The new experimental drug reduces the activity of a protein called PAI-1 in the blood. High PAI-1 levels alone are enough to cause clotting in arteries that supply blood to the heart and the lungs in experimental models. Lower levels of PAI-1 reduce clotting, a primary driver of damage to the lungs, heart, kidneys and brain, as well as overall mortality in patients hospitalized with COVID-19. 

The leading clinical risk factors for poor outcomes in patients with COVID-19 — age, obesity, diabetes, hypertension — are all associated with increased blood levels of PAI-1 and together have an additive effect in increasing PAI-1. In fact, one of the most powerful clinical predictors of severity of illness in COVID-19 is obesity, which is also the most important determinant of blood PAI-1 levels in adults. 

Vaughan and colleagues at Northwestern have measured blood PAI-1 levels in over 30 patients hospitalized with COVID. 

“The PAI-1 levels in the COVID-19 patients tested so far are 10 times higher than normal,” Vaughan said. “Nearly 30% of these patients have levels higher than we have ever seen in adults, far beyond levels measured in thousands of non-COVID patients over the last 25 years. This alone could drive the clotting problem and needs to be addressed.” 

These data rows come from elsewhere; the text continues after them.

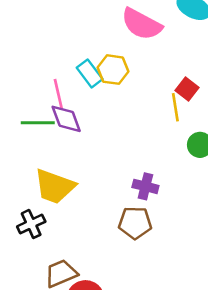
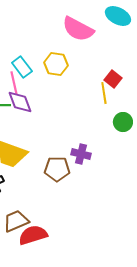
cyan rectangle: (90, 73) -> (22, 67), moved
brown pentagon: (135, 223) -> (57, 169), moved

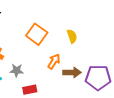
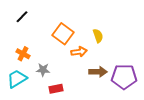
orange arrow: (54, 61) -> (79, 52), moved, turned 49

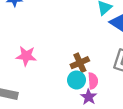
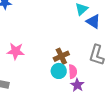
purple star: (89, 97) -> (77, 85), moved

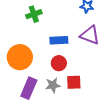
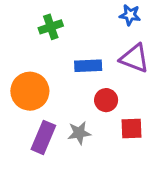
red circle: (59, 63) -> (106, 100), moved
red square: (74, 82) -> (131, 128), moved

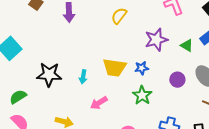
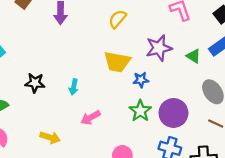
yellow trapezoid: (114, 68) -> (117, 62), moved
black star: (49, 74) -> (35, 83), size x0.7
purple circle: (177, 80) -> (173, 113), moved, size x1.6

The drug, TM5614, is in tablet form and will be tested in 80 high-risk patients hospitalized with COVID in a phase two clinical trial. 

In 2017, Vaughan and colleagues published a study reporting a community of Swiss Amish in Indiana had a mutation in the gene that codes for the protein PAI-1, so they produced less of it. This reduction in PAI-1 appears to protect against biological aging in a variety of ways. 

“We now know that age is the most important risk factor in patients with COVID-19,” Vaughan said. “Knowing the relationship of PAI-1 to aging itself is another emerging connection as to how PAI-1 might impact on the severity of illness.”

The drug is now being developed to potentially prevent a variety of aging-related diseases based on research findings from the Vaughan laboratory. Vaughan is the leading physician-scientist in the world in the study of PAI-1, and his research has almost exclusively focused on PAI-1 for more than 30 years. He showed years ago that excess PAI-1 alone will make animals have heart attacks by causing clotting in the coronary arteries. 

It turns out PAI-1 is a unique factor that impairs the function of all three internal systems that protect us from clotting.

The drug TM5614 was originally developed in Japan based on the idea that inhibition of PAI-1 might be useful in slowing the progression of kidney disease in patients with diabetes. Based on work done in Vaughan’s laboratory at Northwestern and in others around the world, evidence shows that PAI-1 contributes to a number of different metabolic, cardiovascular, fibrotic and aging-related disorders.